Kurt Fuller (born September 16, 1953) is an American character actor. He has appeared in a number of television, film, and stage projects. He is best known for his roles in the films No Holds Barred and Ghostbusters II (both 1989), Wayne's World (1992), and Scary Movie (2000), as well as for playing Coroner Woody Strode in the television series Psych (2009–2014) and Zachariah in Supernatural (2009–2019).

Career
Fuller has played television director Russell in Wayne's World; a mayoral aide in Ghostbusters II; the television executive and mastermind of the "Battle of the Tough Guys", Mr. Brell, in No Holds Barred; a real estate agent in Elvira: Mistress of the Dark; and NSC Director Robert Lindsey in the third season of Alias. Fuller also played real-life figures Werner Klemperer (in Paul Schrader's Auto Focus) and Karl Rove (on the TV satire That's My Bush!). He also portrayed Pacific Bell Retirement Fund Executive Walter Ribbon in The Pursuit of Happyness.

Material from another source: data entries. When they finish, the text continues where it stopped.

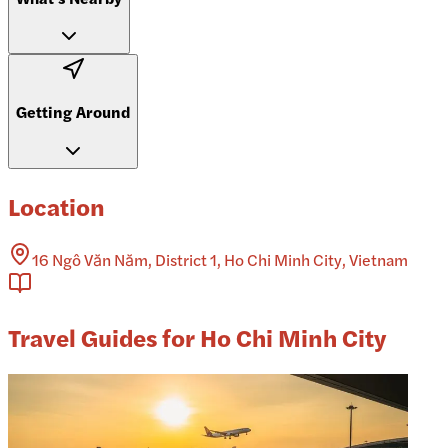
Getting Around
Location
16 Ngô Văn Năm, District 1, Ho Chi Minh City, Vietnam
Travel Guides for Ho Chi Minh City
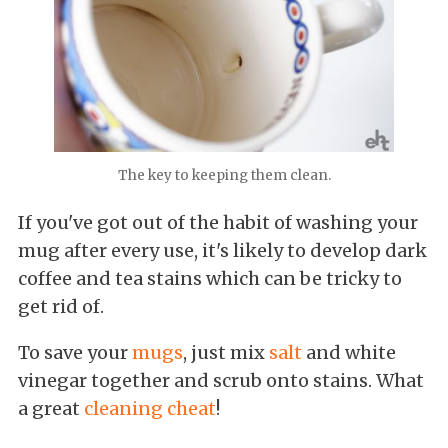
The key to keeping them clean.
If you've got out of the habit of washing your
mug after every use, it's likely to develop dark
coffee and tea stains which can be tricky to
get rid of.
To save your
mugs
, just mix
salt
and white
vinegar together and scrub onto stains. What
a great
cleaning cheat
!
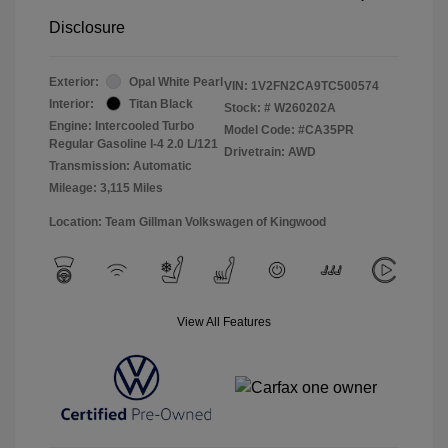
Disclosure
Exterior:
Opal White Pearl
VIN:
1V2FN2CA9TC500574
Interior:
Titan Black
Stock: #
W260202A
Engine: Intercooled Turbo
Model Code: #CA35PR
Regular Gasoline I-4 2.0 L/121
Drivetrain: AWD
Transmission: Automatic
Mileage: 3,115 Miles
Location: Team Gillman Volkswagen of Kingwood
View All Features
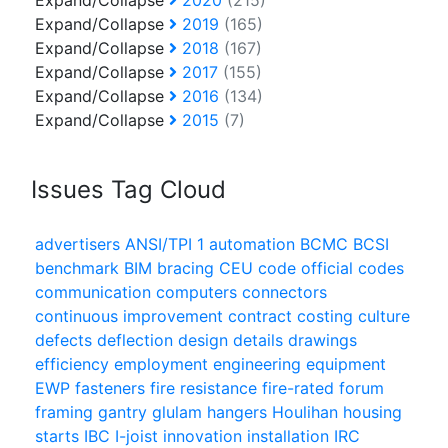
Expand/Collapse
2020
(215)
Expand/Collapse
2019
(165)
Expand/Collapse
2018
(167)
Expand/Collapse
2017
(155)
Expand/Collapse
2016
(134)
Expand/Collapse
2015
(7)
Issues Tag Cloud
advertisers
ANSI/TPI 1
automation
BCMC
BCSI
benchmark
BIM
bracing
CEU
code official
codes
communication
computers
connectors
continuous improvement
contract
costing
culture
defects
deflection
design
details
drawings
efficiency
employment
engineering
equipment
EWP
fasteners
fire resistance
fire-rated
forum
framing
gantry
glulam
hangers
Houlihan
housing
starts
IBC
I-joist
innovation
installation
IRC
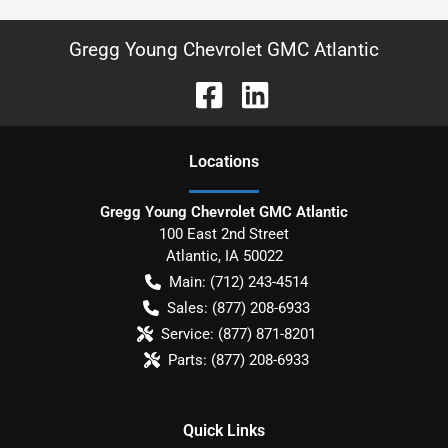
Gregg Young Chevrolet GMC Atlantic
Location
s
Gregg Young Chevrolet GMC Atlantic
100 East 2nd Street
Atlantic
,
IA
50022
Main:
(712) 243-4514
Sales:
(877) 208-6933
Service:
(877) 871-8201
Parts:
(877) 208-6933
Quick Links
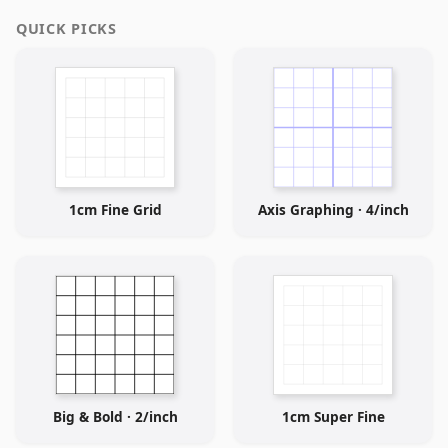
QUICK PICKS
1cm Fine Grid
Axis Graphing · 4/inch
Big & Bold · 2/inch
1cm Super Fine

Fuller has also appeared in many television shows, including Knight Rider, Timecop, Quantum Leap, L.A. Law, Murder, She Wrote, Ally McBeal, Felicity, Malcolm in the Middle, The West Wing, Boston Legal, Boston Public, House, Monk, Desperate Housewives, the live-action version of The Tick, Charmed, Carnivàle, My Name Is Earl, Ugly Betty, Glee, Drop Dead Diva and the pilot episode of NewsRadio. He has had a recurring role as Woody the Coroner on Psych and another on Supernatural, depicting a malevolent angel called Zachariah. Fuller later reprised the role for Supernatural's 300th episode "Lebanon." He also acted as a Senior Police Officer in the 2000 comedy Scary Movie, who is the commanding officer of Doofy.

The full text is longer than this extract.